Regardless of where you live or what you ride, if things get gnarly and you lose control of your bike, you’ve got milliseconds to react before you kiss the sidewalk. Getting some off-road rider training can help you immeasurably with this. Just look at how many Dirt Track champions go on to dominate MotoGP’s. Why? Because when the front-end slides away or the back end locks up, they’ve been taught not to panic and how to correct it.
The more miles you put under your wheels the more confident you’ll become and the more you’ll get to know your bike.

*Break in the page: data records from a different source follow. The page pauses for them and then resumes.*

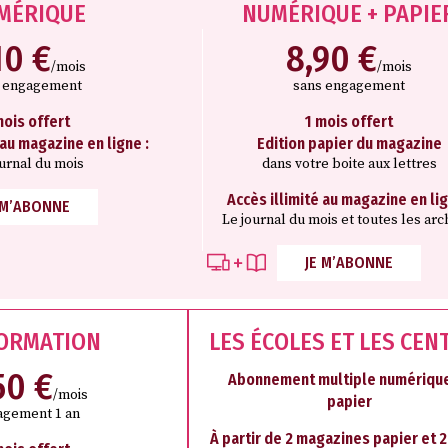
MÉRIQUE
NUMÉRIQUE + PAPIE
10 €
8,90 €
/mois
/mois
s engagement
sans engagement
mois offert
1 mois offert
 au magazine en ligne :
Edition papier du magazine
ournal du mois
dans votre boite aux lettres
Accès illimité au magazine en lig
 M’ABONNE
Le journal du mois et toutes les arc
JE M’ABONNE
FORMATION
LES ÉCOLES ET LES CEN
50 €
Abonnement multiple numérique
/mois
papier
agement 1 an
À partir de 2 magazines papier et 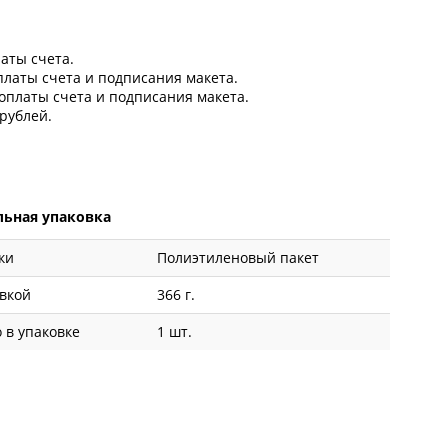
латы счета.
оплаты счета и подписания макета.
 оплаты счета и подписания макета.
рублей.
ьная упаковка
ки
Полиэтиленовый пакет
овкой
366 г.
 в упаковке
1 шт.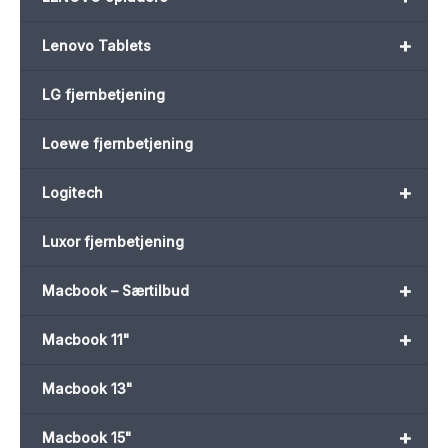
+
Lenovo Tablets
LG fjernbetjening
Loewe fjernbetjening
+
Logitech
Luxor fjernbetjening
+
Macbook – Særtilbud
+
Macbook 11"
Macbook 13"
+
Macbook 15"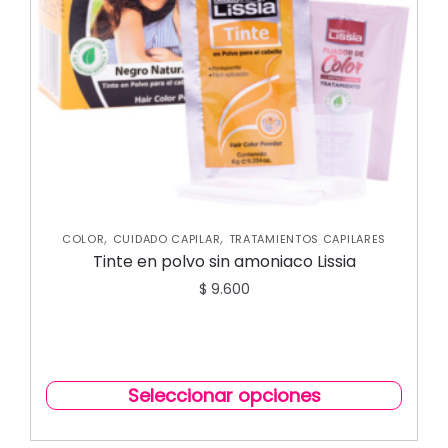
,
,
COLOR
CUIDADO CAPILAR
TRATAMIENTOS CAPILARES
Tinte en polvo sin amoniaco Lissia
$
9.600
Seleccionar opciones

Becoming familiar with the way your ride performs and how you respond to it in various situations, will allow you to relax when riding.
This is really important because a relaxed body is a focused one and will react faster, because you're not having to overcome tense muscles before executing an action. Just ask any boxer.
Don't kid yourself into thinking that taking the rudimentary testing to get a full license instantly turns you into a capable rider. It doesn't, it just means you're legally ready. If possible, take an additional training course. Depending on what State you live in, these can range from a couple of hundred bucks to totally free. It might be the wisest money you've ever spent.
This is yet another staggeringly obvious one, but if we’re talking about safety tips, I’m obliged to mention it, so here it goes. Don’t ride drunk or drugged. According to the NHTSA, 42% of fatal bike accidents where no other vehicle was involved, tested over the legal limit.
And last but not least, and even though the majority of bikers also drive cars and trucks, if you want to make it out there in the big bad world, assume that everyone else on the road is an idiot. Don’t believe they’re going to make decisions that take your safety into account. Anticipate, be aware, react, don’t tailgate and don’t speed. And if you can do all that and still enjoy it, you’re ready to join an army over nine million strong.
Finally, if anyone tells you that there’s old bikers and bold bikers, but there aren’t many old bold bikers, don’t believe them.